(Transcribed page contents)
══════
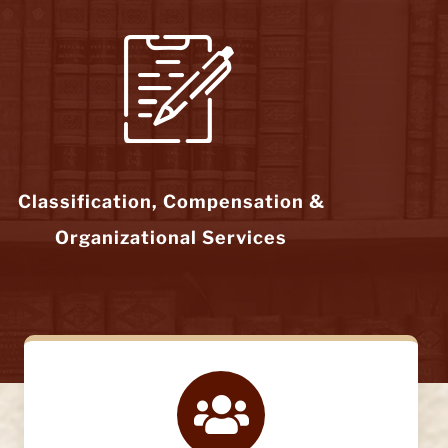
Classification, Compensation &
Organizational Services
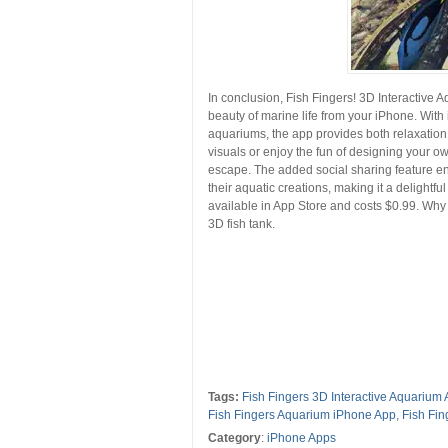
In conclusion, Fish Fingers! 3D Interactive
beauty of marine life from your iPhone. With 
aquariums, the app provides both relaxation
visuals or enjoy the fun of designing your o
escape. The added social sharing feature e
their aquatic creations, making it a delightf
available in App Store and costs $0.99. W
3D fish tank.
Tags:
Fish Fingers 3D Interactive Aquarium 
Fish Fingers Aquarium iPhone App
,
Fish Fi
Category
:
iPhone Apps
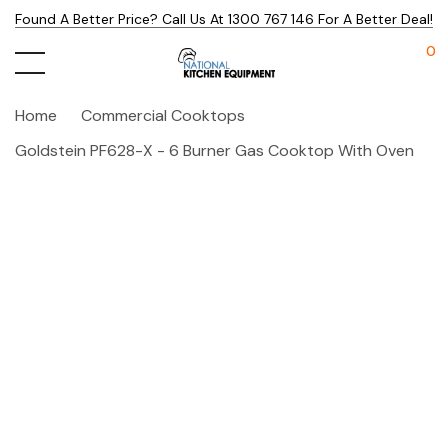
Found A Better Price? Call Us At 1300 767 146 For A Better Deal!
0
Home
Commercial Cooktops
Goldstein PF628-X - 6 Burner Gas Cooktop With Oven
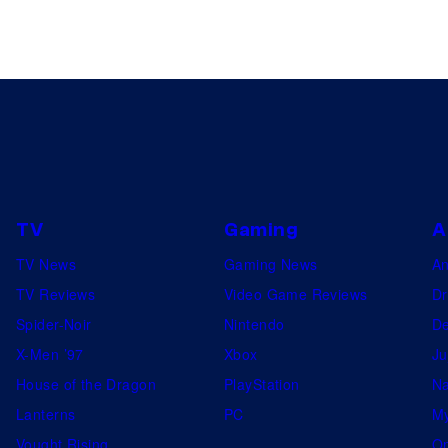
–
D
E
C
E
M
B
E
TV
Gaming
A
R
TV News
Gaming News
A
0
TV Reviews
Video Game Reviews
Dr
3
Spider-Noir
Nintendo
De
:
X-Men ’97
Xbox
Ju
S
House of the Dragon
PlayStation
Na
a
Lanterns
PC
My
r
Vought Rising
On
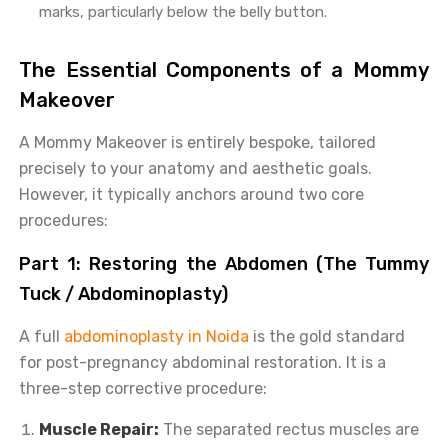
marks, particularly below the belly button.
The Essential Components of a Mommy
Makeover
A Mommy Makeover is entirely bespoke, tailored
precisely to your anatomy and aesthetic goals.
However, it typically anchors around two core
procedures:
Part 1: Restoring the Abdomen (The Tummy
Tuck / Abdominoplasty)
A full
abdominoplasty in Noida
is the gold standard
for post-pregnancy abdominal restoration. It is a
three-step corrective procedure:
Muscle Repair:
The separated rectus muscles are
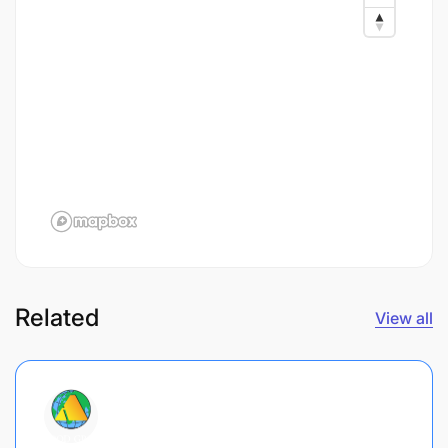
Related
View all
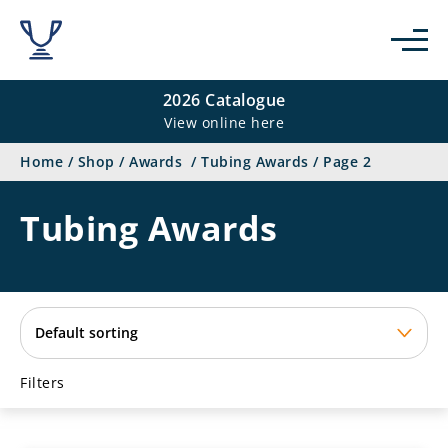
se
2026 Catalogue
View online here
Home
/
Shop
/
Awards
/
Tubing Awards
/
Page 2
Tubing Awards
Filters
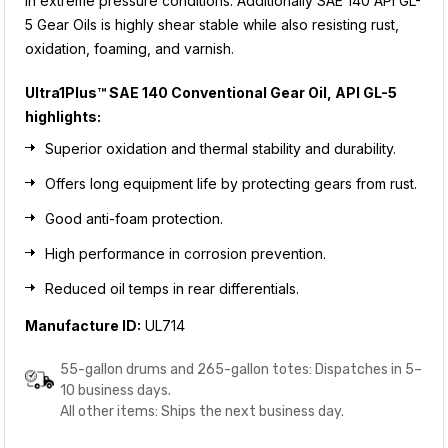
in extreme pressure conditions. Additionally SAE 140 API GL-
5 Gear Oils is highly shear stable while also resisting rust,
oxidation, foaming, and varnish.
Ultra1Plus™ SAE 140 Conventional Gear Oil, API GL-5
highlights:
Superior oxidation and thermal stability and durability.
Offers long equipment life by protecting gears from rust.
Good anti-foam protection.
High performance in corrosion prevention.
Reduced oil temps in rear differentials.
Manufacture ID:
UL714
55-gallon drums and 265-gallon totes: Dispatches in 5–
10 business days.
All other items: Ships the next business day.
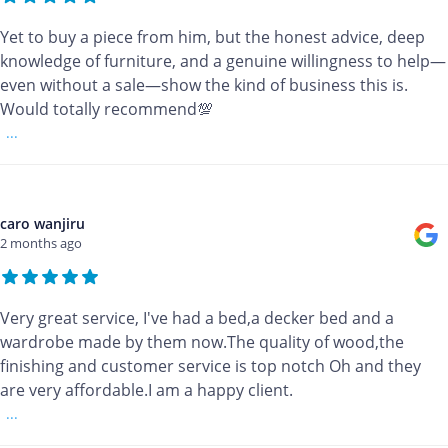
Yet to buy a piece from him, but the honest advice, deep
knowledge of furniture, and a genuine willingness to help—
even without a sale—show the kind of business this is.
Would totally recommend💯
...
caro wanjiru
2 months ago
Very great service, I've had a bed,a decker bed and a
wardrobe made by them now.The quality of wood,the
finishing and customer service is top notch Oh and they
are very affordable.I am a happy client.
...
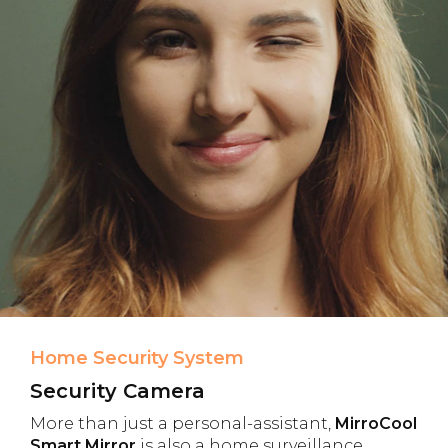
Home Security System
Security Camera
More than just a personal-assistant,
MirroCool
Smart Mirror
is also a home surveillance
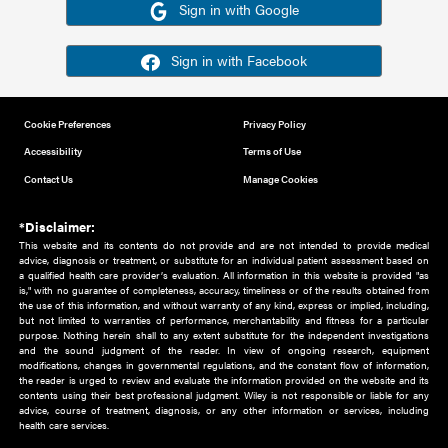
Or sign in using your social account
Please note for this work you must have registered with th
address as your social media account.
Sign in with Google
Sign in with Facebook
Cookie Preferences
Privacy Policy
Accessibility
Terms of Use
Contact Us
Manage Cookies
*Disclaimer:
This website and its contents do not provide and are not intended to 
advice, diagnosis or treatment, or substitute for an individual patient ass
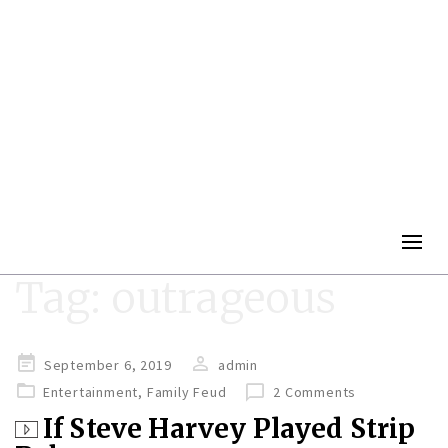
Togg
navig
Tag:
outrageous
Posted
September 6, 2019
admin
on
Entertainment
,
Family Feud
2 Comments
If Steve Harvey Played Strip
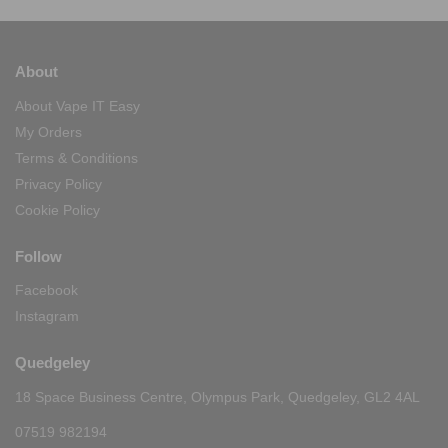
About
About Vape IT Easy
My Orders
Terms & Conditions
Privacy Policy
Cookie Policy
Follow
Facebook
Instagram
Quedgeley
18 Space Business Centre, Olympus Park, Quedgeley, GL2 4AL
07519 982194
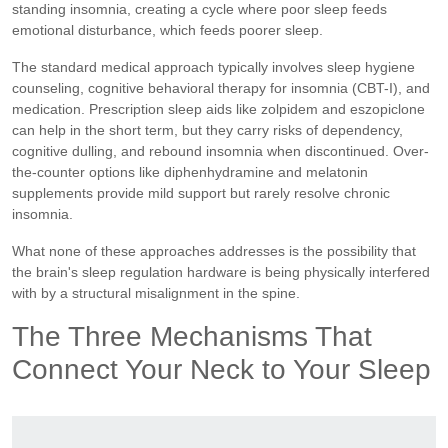
standing insomnia, creating a cycle where poor sleep feeds
emotional disturbance, which feeds poorer sleep.
The standard medical approach typically involves sleep hygiene
counseling, cognitive behavioral therapy for insomnia (CBT-I), and
medication. Prescription sleep aids like zolpidem and eszopiclone
can help in the short term, but they carry risks of dependency,
cognitive dulling, and rebound insomnia when discontinued. Over-
the-counter options like diphenhydramine and melatonin
supplements provide mild support but rarely resolve chronic
insomnia.
What none of these approaches addresses is the possibility that
the brain's sleep regulation hardware is being physically interfered
with by a structural misalignment in the spine.
The Three Mechanisms That
Connect Your Neck to Your Sleep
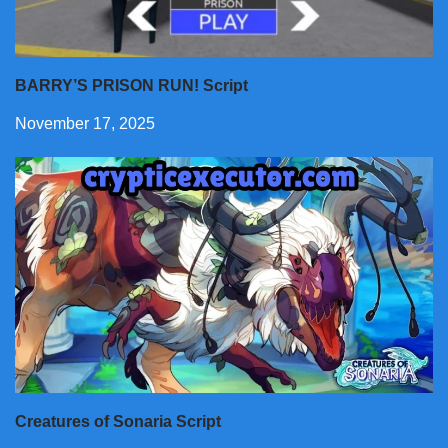
BARRY’S PRISON RUN! Script
November 17, 2025
Creatures of Sonaria Script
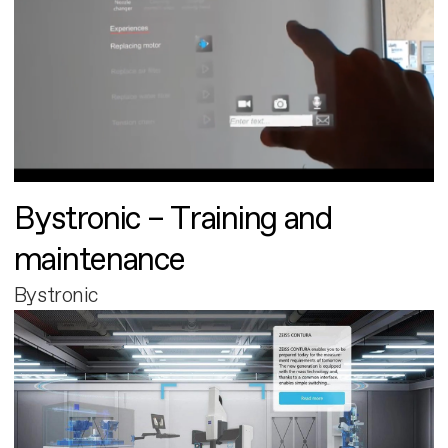
Bystronic – Training and
maintenance
Bystronic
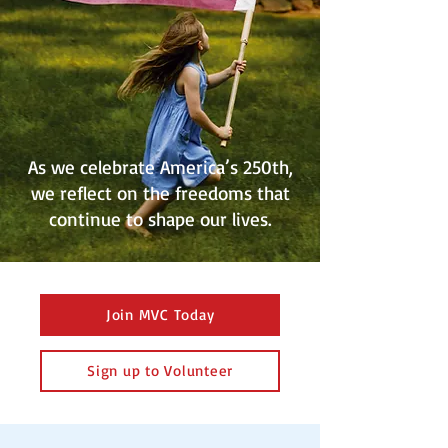
As we celebrate America’s 250th,
we reflect on the freedoms that
continue to shape our lives.
Join MVC Today
Sign up to Volunteer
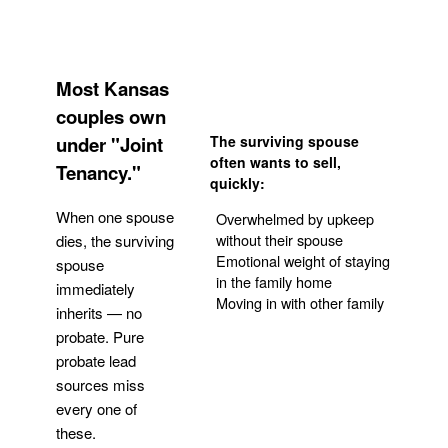
Most Kansas
couples own
under "Joint
The surviving spouse
often wants to sell,
Tenancy."
quickly:
When one spouse
Overwhelmed by upkeep
without their spouse
dies, the surviving
Emotional weight of staying
spouse
in the family home
immediately
Moving in with other family
inherits — no
probate. Pure
Get Your Quote
probate lead
sources miss
every one of
these.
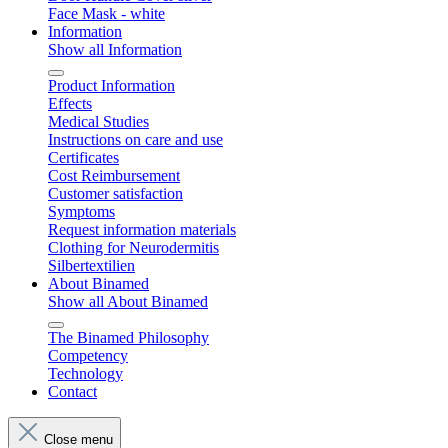
Face Mask - white
Information
Show all Information
Product Information
Effects
Medical Studies
Instructions on care and use
Certificates
Cost Reimbursement
Customer satisfaction
Symptoms
Request information materials
Clothing for Neurodermitis
Silbertextilien
About Binamed
Show all About Binamed
The Binamed Philosophy
Competency
Technology
Contact
Close menu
══════
> [WHAT THE TASK REQUIRES]: If a line in the records contains the word "without", copy it.

> [RESULT OF THE EXERCISE]:
even without a sale—show the kind of business this is.
without their spouse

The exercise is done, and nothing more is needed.